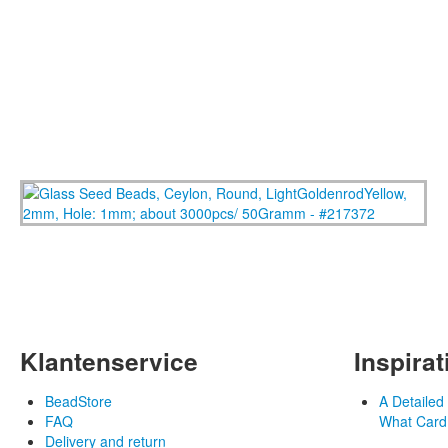
Klantenservice
Inspirat
BeadStore
A Detaile
FAQ
What Card
Delivery and return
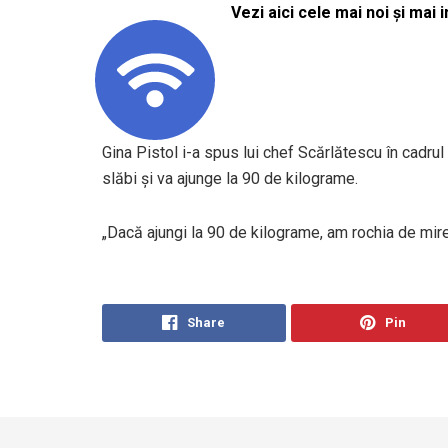
Vezi aici cele mai noi și mai i
Gina Pistol i-a spus lui chef Scărlătescu în cadrul
slăbi şi va ajunge la 90 de kilograme.
„Dacă ajungi la 90 de kilograme, am rochia de mire
Share
Pin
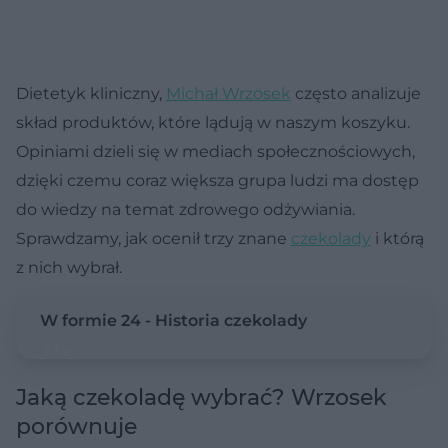
Dietetyk kliniczny,
Michał Wrzosek
często analizuje
skład produktów, które lądują w naszym koszyku.
Opiniami dzieli się w mediach społecznościowych,
dzięki czemu coraz większa grupa ludzi ma dostęp
do wiedzy na temat zdrowego odżywiania.
Sprawdzamy, jak ocenił trzy znane
czekolady
i którą
z nich wybrał.
W formie 24 - Historia czekolady
Jaką czekoladę wybrać? Wrzosek
porównuje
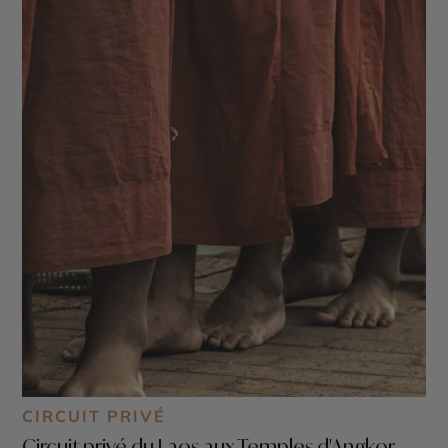
CIRCUIT PRIVÉ
Circuit privé du Laos aux Temples d'Angkor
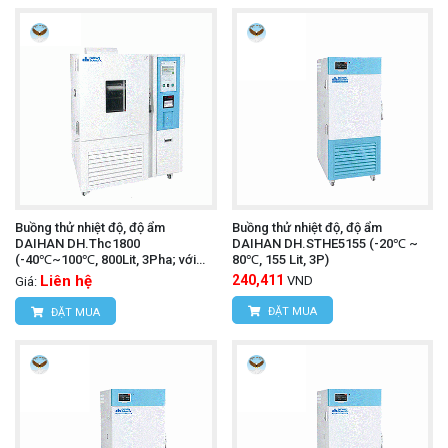
Buồng thử nhiệt độ, độ ẩm
Buồng thử nhiệt độ, độ ẩm
DAIHAN DH.Thc1800
DAIHAN DH.STHE5155 (-20℃ ~
(-40℃~100℃, 800Lit, 3Pha; với
80℃, 155 Lit, 3P)
IQ,OQ)
Liên hệ
240,411
VND
Giá:
ĐẶT MUA
ĐẶT MUA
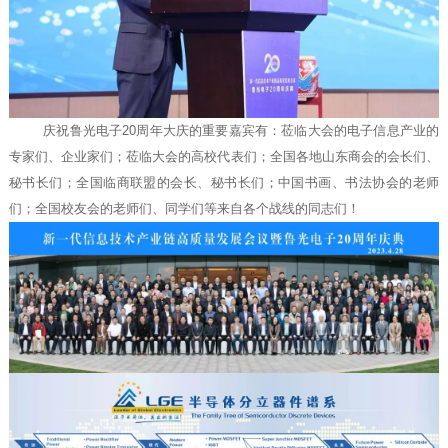
庆祝鲁光电子20周年大庆的重要嘉宾有：莅临大会的电子信息产业的
专家们、企业家们；莅临大会的高校代表们；全国各地山东商会的会长们、
秘书长们；全国临商联盟的会长、秘书长们；中国书画、书法协会的老师
们；全国校友会的老师们、同学们等来自各个战线的同志们！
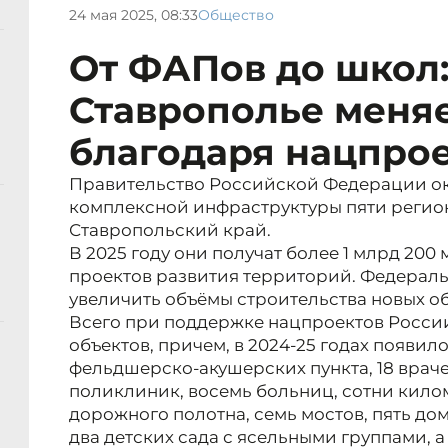
24 мая 2025, 08:33
Общество
От ФАПов до школ:
Ставрополье меня
благодаря нацпро
Правительство Российской Федерации ок
комплексной инфраструктуры пяти регион
Ставропольский край.
В 2025 году они получат более 1 млрд 200
проектов развития территорий. Федерал
увеличить объёмы строительства новых о
Всего при поддержке нацпроектов России
объектов, причем, в 2024-25 годах появило
фельдшерско-акушерских пункта, 18 врач
поликлиник, восемь больниц, сотни кило
дорожного полотна, семь мостов, пять дом
два детских сада с ясельными группами, а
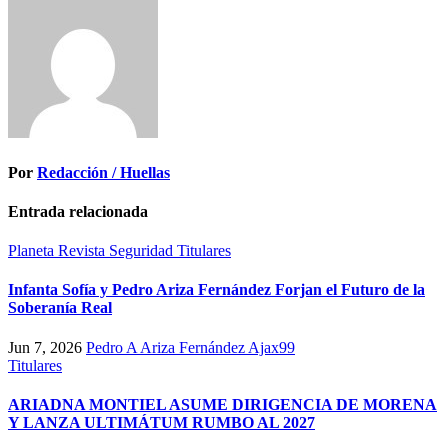
Por
Redacción / Huellas
Entrada relacionada
Planeta
Revista
Seguridad
Titulares
Infanta Sofía y Pedro Ariza Fernández Forjan el Futuro de la
Soberanía Real
Jun 7, 2026
Pedro A Ariza Fernández Ajax99
Titulares
ARIADNA MONTIEL ASUME DIRIGENCIA DE MORENA
Y LANZA ULTIMÁTUM RUMBO AL 2027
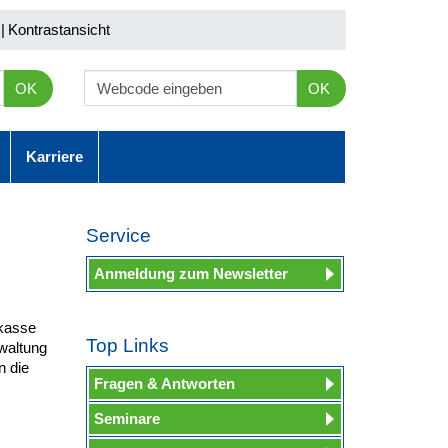
|
Kontrastansicht
OK
OK
Karriere
Service
Anmeldung zum Newsletter
lkasse
Top Links
waltung
n die
Fragen & Antworten
Seminare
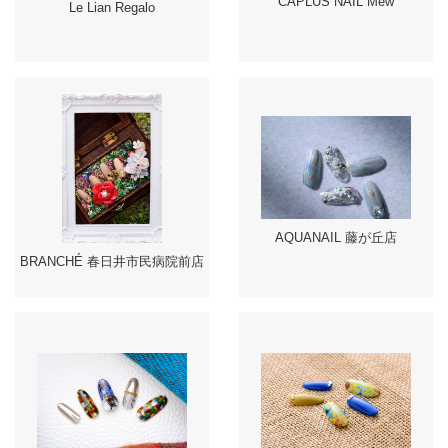
CAPLUS NAIL Mew
Le Lian Regalo
AQUANAIL 藤が丘店
BRANCHÉ 春日井市民病院前店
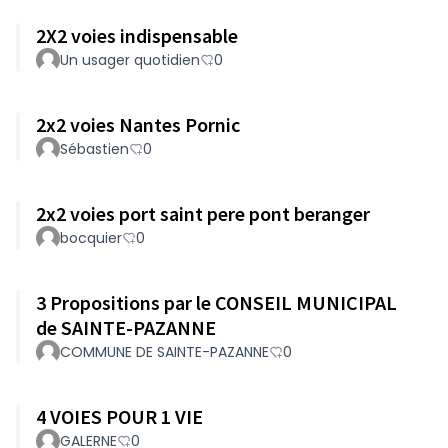
2X2 voies indispensable
Un usager quotidien
0
2x2 voies Nantes Pornic
Sébastien
0
2x2 voies port saint pere pont beranger
bocquier
0
3 Propositions par le CONSEIL MUNICIPAL
de SAINTE-PAZANNE
COMMUNE DE SAINTE-PAZANNE
0
4 VOIES POUR 1 VIE
GALERNE
0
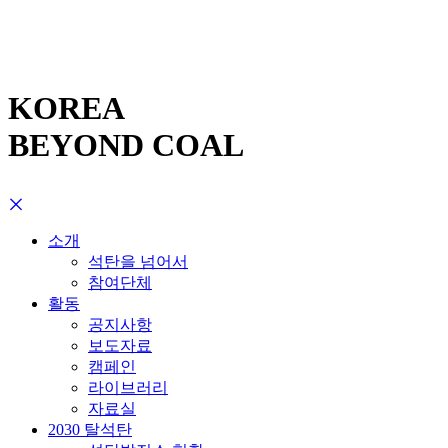
KOREA
BEYOND COAL
소개
석탄을 넘어서
참여단체
활동
공지사항
보도자료
캠페인
라이브러리
자료실
2030 탈석탄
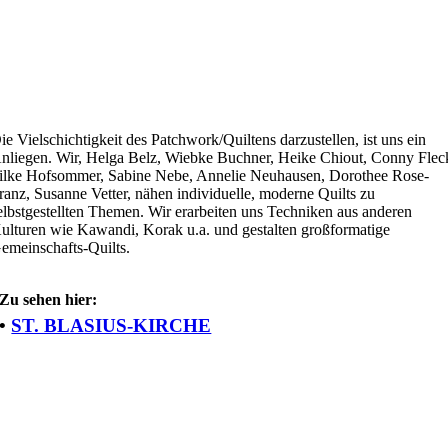
ie Vielschichtigkeit des Patchwork/Quiltens darzustellen, ist uns ein
nliegen. Wir, Helga Belz, Wiebke Buchner, Heike Chiout, Conny Flec
ilke Hofsommer, Sabine Nebe, Annelie Neuhausen, Dorothee Rose-
ranz, Susanne Vetter, nähen individuelle, moderne Quilts zu
elbstgestellten Themen. Wir erarbeiten uns Techniken aus anderen
ulturen wie Kawandi, Korak u.a. und gestalten großformatige
emeinschafts-Quilts.
Zu sehen hier:
•
ST. BLASIUS-KIRCHE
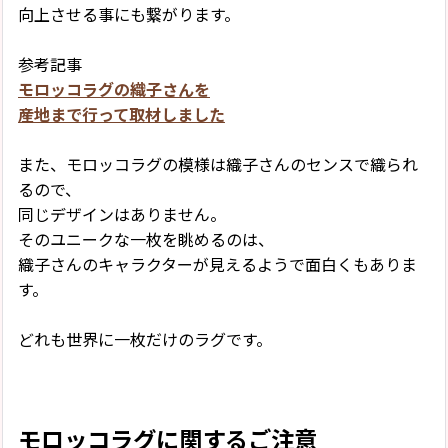
向上させる事にも繋がります。
参考記事
モロッコラグの織子さんを
産地まで行って取材しました
また、モロッコラグの模様は織子さんのセンスで織られ
るので、
同じデザインはありません。
そのユニークな一枚を眺めるのは、
織子さんのキャラクターが見えるようで面白くもありま
す。
どれも世界に一枚だけのラグです。
モロッコラグに関するご注意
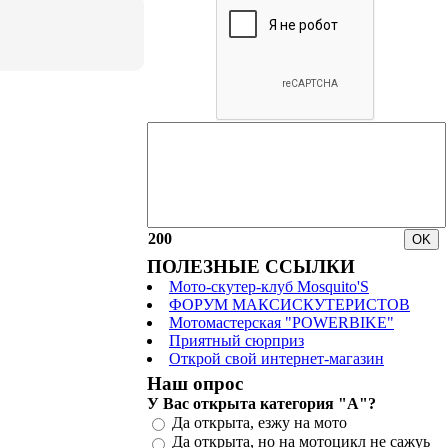
200
ПОЛЕЗНЫЕ ССЫЛКИ
Мото-скутер-клуб Mosquito'S
ФОРУМ МАКСИСКУТЕРИСТОВ
Мотомастерская "POWERBIKE"
Приятный сюрприз
Открой свой интернет-магазин
Наш опрос
У Вас открыта категория "А"?
Да открыта, езжу на мото
Да открыта, но на мотоцикл не сажуь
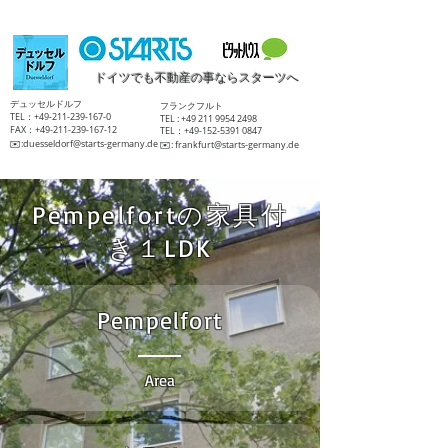
ドイツでも不動産の事ならスターツへ
​デュッセルドルフ
​フランクフルト
TEL：+49-211-239-167-0
TEL :
+49 211 9954 2498
FAX：+49-211-239-167-12
TEL：+49-152-5391 0847
​✉️:
duesseldorf@starts-germany.de
​✉️:
frankfurt@starts-germany.de
Pempelfortの家具付
き１LDK
Pempelfort
Area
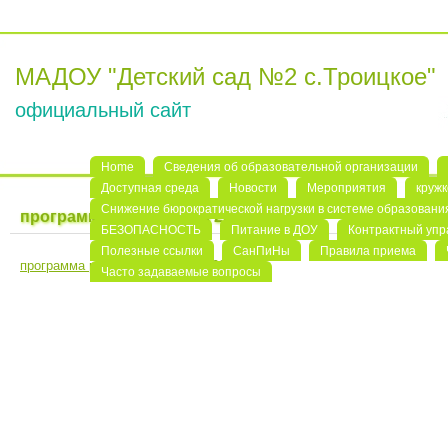
МАДОУ "Детский сад №2 с.Троицкое"
официальный сайт
Home
Сведения об образовательной организации
Доступная среда
Новости
Мероприятия
кружк
Снижение бюрократической нагрузки в системе образовани
программа развития на 2019 — 2023 г.
БЕЗОПАСНОСТЬ
Питание в ДОУ
Контрактный уп
Полезные ссылки
СанПиНы
Правила приема
программа развития на 2019 - 2023 г.
Часто задаваемые вопросы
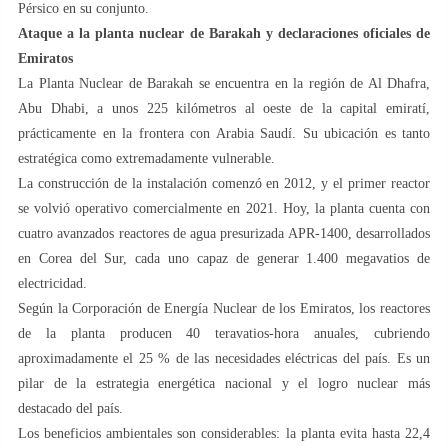
Pérsico en su conjunto.
Ataque a la planta nuclear de Barakah y declaraciones oficiales de
Emiratos
La Planta Nuclear de Barakah se encuentra en la región de Al Dhafra,
Abu Dhabi, a unos 225 kilómetros al oeste de la capital emiratí,
prácticamente en la frontera con Arabia Saudí. Su ubicación es tanto
estratégica como extremadamente vulnerable.
La construcción de la instalación comenzó en 2012, y el primer reactor
se volvió operativo comercialmente en 2021. Hoy, la planta cuenta con
cuatro avanzados reactores de agua presurizada APR-1400, desarrollados
en Corea del Sur, cada uno capaz de generar 1.400 megavatios de
electricidad.
Según la Corporación de Energía Nuclear de los Emiratos, los reactores
de la planta producen 40 teravatios-hora anuales, cubriendo
aproximadamente el 25 % de las necesidades eléctricas del país. Es un
pilar de la estrategia energética nacional y el logro nuclear más
destacado del país.
Los beneficios ambientales son considerables: la planta evita hasta 22,4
_ _ _ _ _ _ _
An exact printout of the listing is needed, minus any pictures it contains.

* [Output below]:
Klantenservice
Inspirat
BeadStore
A Detaile
FAQ
What Card
Delivery and return
Vezi aici cele mai noi și mai i
Gina Pistol i-a spus lui chef Scărlătescu în cadrul
slăbi şi va ajunge la 90 de kilograme.
„Dacă ajungi la 90 de kilograme, am rochia de mire
Share
Pin
Dietetyk kliniczny,
Michał Wrzosek
często analizuje
skład produktów, które lądują w naszym koszyku.
Opiniami dzieli się w mediach społecznościowych,
dzięki czemu coraz większa grupa ludzi ma dostęp
do wiedzy na temat zdrowego odżywiania.
Sprawdzamy, jak ocenił trzy znane
czekolady
i którą
z nich wybrał.
W formie 24 - Historia czekolady
Jaką czekoladę wybrać? Wrzosek
porównuje
CIRCUIT PRIVÉ
Circuit privé du Laos aux Temples d'Angkor
Buồng thử nhiệt độ, độ ẩm
Buồng thử nhiệt độ, độ ẩm
DAIHAN DH.Thc1800
DAIHAN DH.STHE5155 (-20℃ ~
(-40℃~100℃, 800Lit, 3Pha; với
80℃, 155 Lit, 3P)
IQ,OQ)
Liên hệ
240,411
VND
Giá:
ĐẶT MUA
ĐẶT MUA
庆祝鲁光电子20周年大庆的重要嘉宾有：莅临大会的电子信息产业的
专家们、企业家们；莅临大会的高校代表们；全国各地山东商会的会长们、
秘书长们；全国临商联盟的会长、秘书长们；中国书画、书法协会的老师
们；全国校友会的老师们、同学们等来自各个战线的同志们！
24 мая 2025, 08:33
Общество
От ФАПов до школ:
Ставрополье меня
благодаря нацпро
Правительство Российской Федерации ок
комплексной инфраструктуры пяти регион
Ставропольский край.
В 2025 году они получат более 1 млрд 200
проектов развития территорий. Федерал
увеличить объёмы строительства новых о
Всего при поддержке нацпроектов России
объектов, причем, в 2024-25 годах появило
фельдшерско-акушерских пункта, 18 врач
поликлиник, восемь больниц, сотни кило
дорожного полотна, семь мостов, пять дом
два детских сада с ясельными группами, а
Por
Redacción / Huellas
Entrada relacionada
Planeta
Revista
Seguridad
Titulares
Infanta Sofía y Pedro Ariza Fernández Forjan el Futuro de la
Soberanía Real
Jun 7, 2026
Pedro A Ariza Fernández Ajax99
Titulares
ARIADNA MONTIEL ASUME DIRIGENCIA DE MORENA
Y LANZA ULTIMÁTUM RUMBO AL 2027
|
Kontrastansicht
OK
OK
Karriere
Service
Anmeldung zum Newsletter
lkasse
Top Links
waltung
n die
Fragen & Antworten
Seminare
CAPLUS NAIL Mew
Le Lian Regalo
AQUANAIL 藤が丘店
BRANCHÉ 春日井市民病院前店
2X2 voies indispensable
Un usager quotidien
0
2x2 voies Nantes Pornic
Sébastien
0
2x2 voies port saint pere pont beranger
bocquier
0
3 Propositions par le CONSEIL MUNICIPAL
de SAINTE-PAZANNE
COMMUNE DE SAINTE-PAZANNE
0
4 VOIES POUR 1 VIE
GALERNE
0
KOREA
BEYOND COAL
소개
석탄을 넘어서
참여단체
활동
공지사항
보도자료
캠페인
라이브러리
자료실
2030 탈석탄
ie Vielschichtigkeit des Patchwork/Quiltens darzustellen, ist uns ein
nliegen. Wir, Helga Belz, Wiebke Buchner, Heike Chiout, Conny Flec
ilke Hofsommer, Sabine Nebe, Annelie Neuhausen, Dorothee Rose-
ranz, Susanne Vetter, nähen individuelle, moderne Quilts zu
elbstgestellten Themen. Wir erarbeiten uns Techniken aus anderen
ulturen wie Kawandi, Korak u.a. und gestalten großformatige
emeinschafts-Quilts.
Zu sehen hier:
•
ST. BLASIUS-KIRCHE
向上させる事にも繋がります。
参考記事
モロッコラグの織子さんを
産地まで行って取材しました
また、モロッコラグの模様は織子さんのセンスで織られ
るので、
同じデザインはありません。
そのユニークな一枚を眺めるのは、
織子さんのキャラクターが見えるようで面白くもありま
す。
どれも世界に一枚だけのラグです。
モロッコラグに関するご注意
200
ПОЛЕЗНЫЕ ССЫЛКИ
Мото-скутер-клуб Mosquito'S
ФОРУМ МАКСИСКУТЕРИСТОВ
Мотомастерская "POWERBIKE"
Приятный сюрприз
Открой свой интернет-магазин
Наш опрос
У Вас открыта категория "А"?
Да открыта, езжу на мото
Да открыта, но на мотоцикл не сажуь
ドイツでも不動産の事ならスターツへ
​デュッセルドルフ
​フランクフルト
TEL：+49-211-239-167-0
TEL :
+49 211 9954 2498
FAX：+49-211-239-167-12
TEL：+49-152-5391 0847
​✉️:
duesseldorf@starts-germany.de
​✉️:
frankfurt@starts-germany.de
Pempelfortの家具付
き１LDK
Pempelfort
Area
МАДОУ "Детский сад №2 с.Троицкое"
официальный сайт
Home
Сведения об образовательной организации
Доступная среда
Новости
Мероприятия
кружк
Снижение бюрократической нагрузки в системе образовани
программа развития на 2019 — 2023 г.
БЕЗОПАСНОСТЬ
Питание в ДОУ
Контрактный уп
Полезные ссылки
СанПиНы
Правила приема
программа развития на 2019 - 2023 г.
Часто задаваемые вопросы
Pérsico en su conjunto.
Ataque a la planta nuclear de Barakah y declaraciones oficiales de
Emiratos
La Planta Nuclear de Barakah se encuentra en la región de Al Dhafra,
Abu Dhabi, a unos 225 kilómetros al oeste de la capital emiratí,
prácticamente en la frontera con Arabia Saudí. Su ubicación es tanto
estratégica como extremadamente vulnerable.
La construcción de la instalación comenzó en 2012, y el primer reactor
se volvió operativo comercialmente en 2021. Hoy, la planta cuenta con
cuatro avanzados reactores de agua presurizada APR-1400, desarrollados
en Corea del Sur, cada uno capaz de generar 1.400 megavatios de
electricidad.
Según la Corporación de Energía Nuclear de los Emiratos, los reactores
de la planta producen 40 teravatios-hora anuales, cubriendo
aproximadamente el 25 % de las necesidades eléctricas del país. Es un
pilar de la estrategia energética nacional y el logro nuclear más
destacado del país.
Los beneficios ambientales son considerables: la planta evita hasta 22,4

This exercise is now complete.